Well first of all, why does everything that physics is boil down to gosh darn quantum mechanics? Is quantum mechanics really the only place where soul meets body, in a sense, or physics meets the social sciences? Sometimes I feel bad that, it seems like science is getting a lot of crap (excuse my words) for trying to define itself outside of theory and to develop some overlying definition. Isn’t that what everyone does in life anyway? Well, except for those philosophers who believe that the only thing we know for sure is that we know nothing at all!
I have to admit that I wasn’t too enthralled by Keller’s article. Probably the only part of Keller’s article that opened my eyes was when she talks about the idea that the act of observing automatically manipulates the results of any experiment.
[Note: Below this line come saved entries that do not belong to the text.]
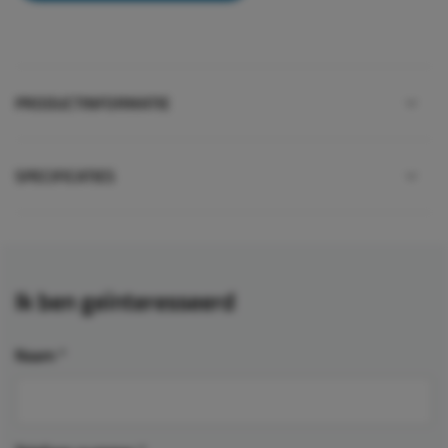
PRODUCTINFORMATIE
SPECIFICATIES
Ik ben geïnteresseerd
Naam
*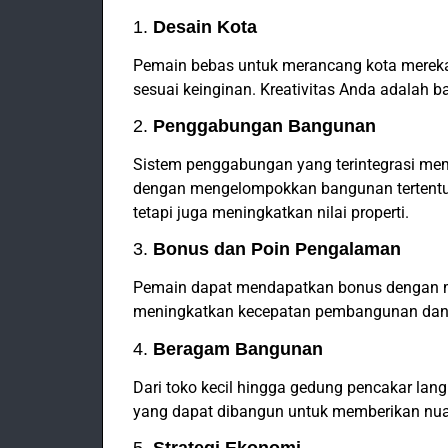
1.
Desain Kota
Pemain bebas untuk merancang kota mereka
sesuai keinginan. Kreativitas Anda adalah b
2.
Penggabungan Bangunan
Sistem penggabungan yang terintegrasi mem
dengan mengelompokkan bangunan tertentu. 
tetapi juga meningkatkan nilai properti.
3.
Bonus dan Poin Pengalaman
Pemain dapat mendapatkan bonus dengan me
meningkatkan kecepatan pembangunan dan
4.
Beragam Bangunan
Dari toko kecil hingga gedung pencakar lan
yang dapat dibangun untuk memberikan nua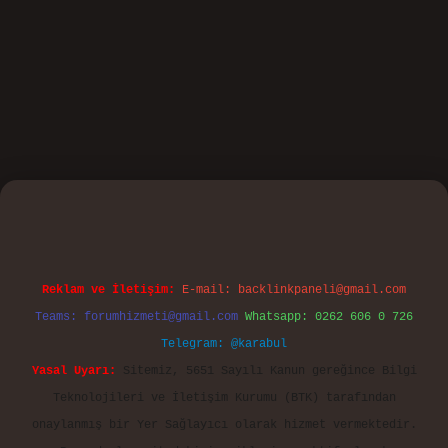
o
Reklam ve İletişim:
E-mail:
backlinkpaneli@gmail.com
Teams:
forumhizmeti@gmail.com
Whatsapp: 0262 606 0 726
Telegram: @karabul
Yasal Uyarı:
Sitemiz, 5651 Sayılı Kanun gereğince Bilgi
Teknolojileri ve İletişim Kurumu (BTK) tarafından
onaylanmış bir Yer Sağlayıcı olarak hizmet vermektedir.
“many authors have suggested that it is the act of observation which ‘causes’ the collapse of the wave function, thus inviting further debate about what is in the act of observation that triggers this reduction. Wigner (1975) has gone so far as to assert that it is the very act of knowing that exerts what is now perceived as a physical effect on the system, forcing it into a state with definite position, momentum, or spin.” (Page 146)
Thinking about this concept made me what to experiment with its application in other contexts. Keller seems to pay a lot of attention to the idea of the worlds of natural science and social science into the same framework. I felt like this is nothing new, I guess. For example, we use the scientific method even in writing creative essays!
Harding’s assumption that scientists only truth is their own, but don’t we all believe that the only truth is the truth that we as individuals believe? (maybe that was confusing) What I basically meant is the idea that there is some sort of “centrism” that is definitely abundant in the science community, or at least an obsession of an ultimate truth, but I feel like if we were to look at what Keller wrote, it almost seems like we could say that there is no ultimate truth except for the truth that we have deemed true, because our world is manipulated. We are perpetually observing to understand.